Warriors: What the Retirement of David West means for Golden State

David West has announced his retirement from the NBA. How will the Warriors overcome the loss of their veteran big man next season?

After two years with the Golden State Warriors, forward David West has announced his retirement from NBA.

He played a key role in both of the team’s championship campaigns, providing much-needed scoring and toughness from the bench.

He played in 73 games last season and averaged 6.8 points and 3.3 rebounds shooting 57.1% from the floor. Even though it was his 15th season in NBA, he managed to increase his stats from the previous season in all those key numbers.

However, his numbers declined in the playoffs. He played 3.3 less minutes per game in this year’s postseason compared to the 2016-17 playoffs, and both his scoring and rebounding averages went down.

When the Warriors went into this offseason, it was thought that the team would re-sign only one of Javale McGee, Zaza Pachulia, or David West, as Kevon Looney saw his role increased by a considerable margin in the playoffs thanks to his lateral quickness and ability to guard multiple positions.

However, it turned out the Warriors will keep none of their veteran post players. David West announced his retirement, while Javale McGee opted to sign with the Los Angels Lakers in free agency, and Zaza Pachulia packed his bags for Detroit.

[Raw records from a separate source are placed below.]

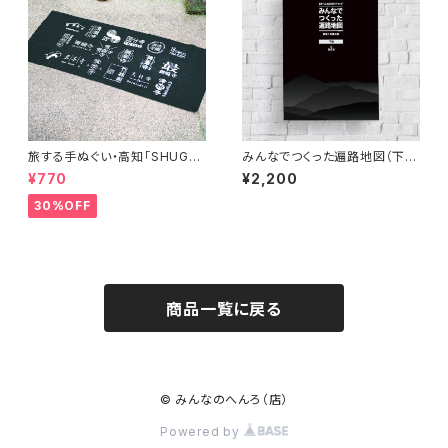
旅する手ぬぐい・高知「SHUGY
みんなでつくった遍路地図（下
O」
巻）第3版
¥770
¥2,200
30%OFF
商品一覧に戻る
© みんなのへんろ（店）
Powered by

Do these losses totally deplete Golden State’s frontcourt rotation? Probably not.

The Warriors currently have 15 players on their payroll, and 6 of them can play either the power forward or center position.

Once healthy, DeMarcus Cousins will pair with Draymond Green to form a more than formidable starting front court. Kevon Loony re-signed with the team this offseason on a one-year contract and will continue to improve as he develops.

Jonas Jerebko signed as a free agent. He is a reliable shooter from long-range and averaged 41.4% from beyond the arc last season for the Utah Jazz. He can provide much-needed space for the Warriors’ offense, especially when DeMarcus Cousins returns from the injury.

Another huge boost to the Warriors frontcourt rotation is the return of Jordan Bell to full health. He can do everything Javale McGee did for the team on the offensive end and projects to be a much better defender.

He is an excellent lob catcher and rim protector without the occasional head scratching plays we saw from JaVale. Bell’s improvement should come along nicely as he continues to learn how to defend multiple positions even against taller opponents from Draymond Green.

Damian Jones needs to improve quickly to remain in the roster. Being a 7-footer, he has yet to prove that he’s a better rim protector than Jordan Bell, who is three inches shorter. This is certainly a make-or-break year for Jones as he might finally get some playing time after the retirement of David West.

Though it is sure to take some time to adjust to the absence of West’s voice in the locker room and his mid-range jumpers on the court, his departure will likely open up more opportunity for the young big men, and the Warriors have a plenty of them.